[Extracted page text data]
::::
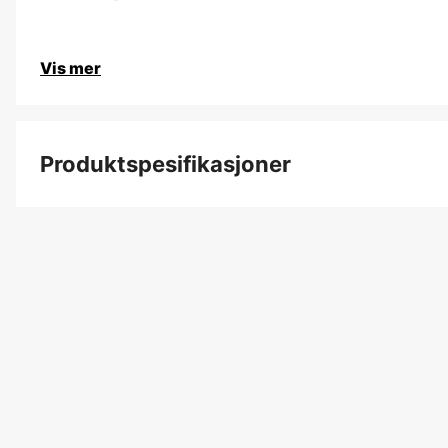
Vis mer
Produktspesifikasjoner
Vekt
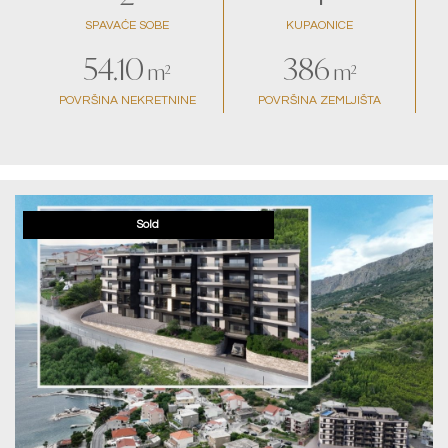
SPAVAĆE SOBE
KUPAONICE
54.10
386
m²
m²
POVRŠINA NEKRETNINE
POVRŠINA ZEMLJIŠTA
Sold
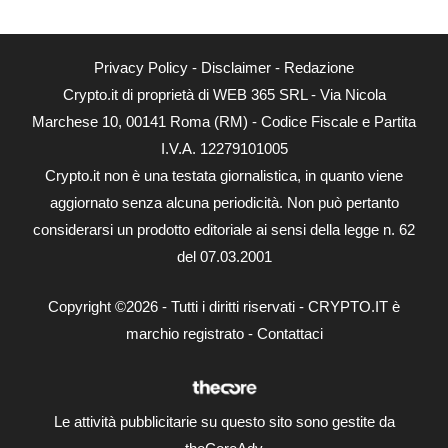
Privacy Policy
-
Disclaimer
-
Redazione
Crypto.it di proprietà di WEB 365 SRL - Via Nicola
Marchese 10, 00141 Roma (RM) - Codice Fiscale e Partita
I.V.A. 12279101005
Crypto.it non è una testata giornalistica, in quanto viene
aggiornato senza alcuna periodicità. Non può pertanto
considerarsi un prodotto editoriale ai sensi della legge n. 62
del 07.03.2001
Copyright ©2026 - Tutti i diritti riservati - CRYPTO.IT è
marchio registrato -
Contattaci
Le attività pubblicitarie su questo sito sono gestite da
::::
Return the preceding entries exactly, each word as given, but leave out any picture.

◆ **Expected output**
Vis mer
Produktspesifikasjoner
Vekt
SPAVAĆE SOBE
KUPAONICE
54.10
386
m²
m²
POVRŠINA NEKRETNINE
POVRŠINA ZEMLJIŠTA
Sold
Privacy Policy
-
Disclaimer
-
Redazione
Crypto.it di proprietà di WEB 365 SRL - Via Nicola
Marchese 10, 00141 Roma (RM) - Codice Fiscale e Partita
I.V.A. 12279101005
Crypto.it non è una testata giornalistica, in quanto viene
aggiornato senza alcuna periodicità. Non può pertanto
considerarsi un prodotto editoriale ai sensi della legge n. 62
del 07.03.2001
Copyright ©2026 - Tutti i diritti riservati - CRYPTO.IT è
marchio registrato -
Contattaci
Le attività pubblicitarie su questo sito sono gestite da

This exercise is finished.